Socitm has said the government’s overhaul of the NHS raises serious questions over information handling and IT system choices.
Techonlogy to support personal and health care choices “should be delivered by the market and not be centrally prescribed by NHS IT”, said Socitm, which represents public sector IT managers.
But it also said local health authorities “should lead on IT support for allocation of health and social care resources”.
Socitm's comments come in response to a government consultation on NHS data and systems. The IT and data access proposals are so significant that they are being decided alone, but will eventually be added to yesterday’s larger NHS overhaul – which could formally put GPs in charge of budgets after the government published a bill in parliament.
The government proposals were “strong on service user engagement and empowerment and on proposals for standards within health”, Socitm said, adding that the standards should be applied across the country. It said it supported medical records being available to patients online.
But it warned that the proposals were weak on social care information and “even weaker on joining-up health and social care information for service users and professionals at points of decision and delivery”.
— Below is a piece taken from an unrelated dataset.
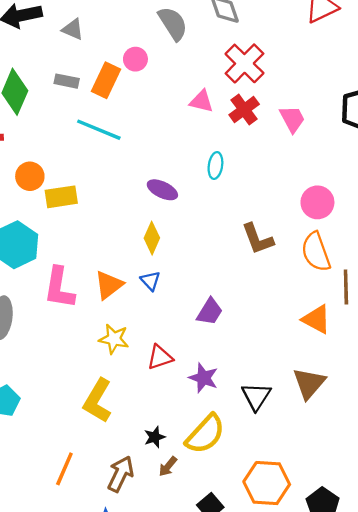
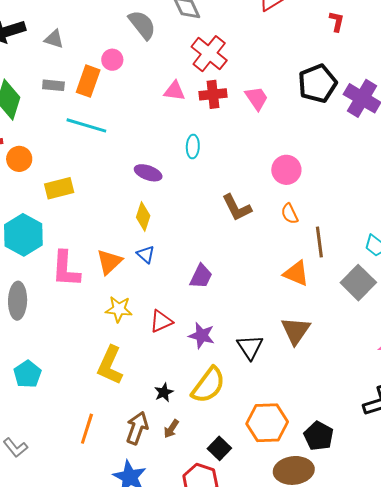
red cross: (244, 110) -> (213, 94), turned 36
orange circle: (30, 176) -> (19, 159), moved
orange semicircle: (316, 252) -> (290, 214), size x0.6
brown arrow: (168, 466) -> (171, 429), moved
Socitm said that smaller scale groups of local authorities “should lead on provision of information systems” that support the allocation of health and social care resources.
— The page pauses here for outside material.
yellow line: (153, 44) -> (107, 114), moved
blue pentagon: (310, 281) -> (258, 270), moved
It also delivered what appears to be a stinging rebuke to the troubled £12.7 billion National Programme for IT in NHS England. It said that “top-down, large-scale, supply and technology-led approaches” that have marked recent years “have failed to deliver effective outcomes”.
“The main reason has been failure to involve patients, service users, clinicians, care professionals and the public in their development and implementation,” Socitm said, in what has been an opinion often voiced in technology and healthcare circles.
The proper management of IT “will create efficiencies” that will help the NHS meet constrained budgets, it said.